Elle fut tentée de retourner chez elle, dans sa grotte, mais quitte à tout abandonner, autant le faire jusqu'au bout sans regarder derrière elle. C'est à cet instant qu'elle réalisa. Elle avait toujours pensé être dénuée d'attache, avait tout fait pour ne pas donner dans le sentimental mais savoir qu'elle ne reviendrait plus, qu'elle ne reverrait plus jamais la grand place, qu'elle ne sentirait plus ces odeurs lui fit un pincement au coeur. Et Jordi. Son sourire et son optimisme lui manquaient déjà. Elle l'avait su au fond d'elle bien avant son assassinat mais maintenant qu'il n'était plus de ce monde ses sentiments étaient comme exacerbés. C'était son seul ami. Elle jeta un coup d'oeil par dessus son épaule. Personne ne semblait la retenir. Cette pensée la tira de sa morosité. Elle chassa les larmes naissantes de ses yeux et se reprit. Il fallait partir et vite.

Le premier jour, Ennei longea l'immense lac gelé. Ce dernier lui faisait faire un détour par l'est mais le traverser était trop risqué. Le froid ardent ne lui faisait pas peur.
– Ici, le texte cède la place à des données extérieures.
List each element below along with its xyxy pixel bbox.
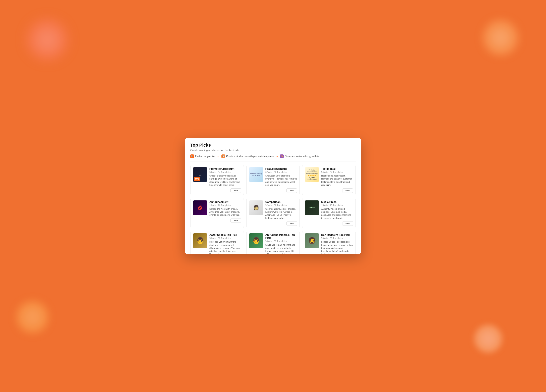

Elle avait l'habitude des expéditions enneigées, si bien qu'elle parvint à marcher pendant de nombreuses heures sans s'arrêter. La nuit tombant elle se réfugia sous un arbre à l'abri du vent pour faire un feu et entama ses rations. Son sommeil fut entravé par de violentes bourrasques. Le mental jouait beaucoup dans ce genre de situation, Ennei se forçait à ne pas flancher, elle tremblait mais tenu bon.

Le deuxième jour fut plus rude, le vent s'intensifia et sa progression en fut affectée. Elle commençait à vraiment ressentir le froid. Elle n'était jamais restée aussi longtemps dehors et la fatigue jouait son rôle et aggravait sa situation. Elle ne pensait pas que la traversée serait si dure. Une petite voix dans sa tête la sommait de rebrousser chemin, de repartir et de se réfugier dans sa grotte. Mais il était trop tard. Il fallait continuer. Marcher encore et encore.

Lors du troisième jour avancer devenait de plus en plus complexe.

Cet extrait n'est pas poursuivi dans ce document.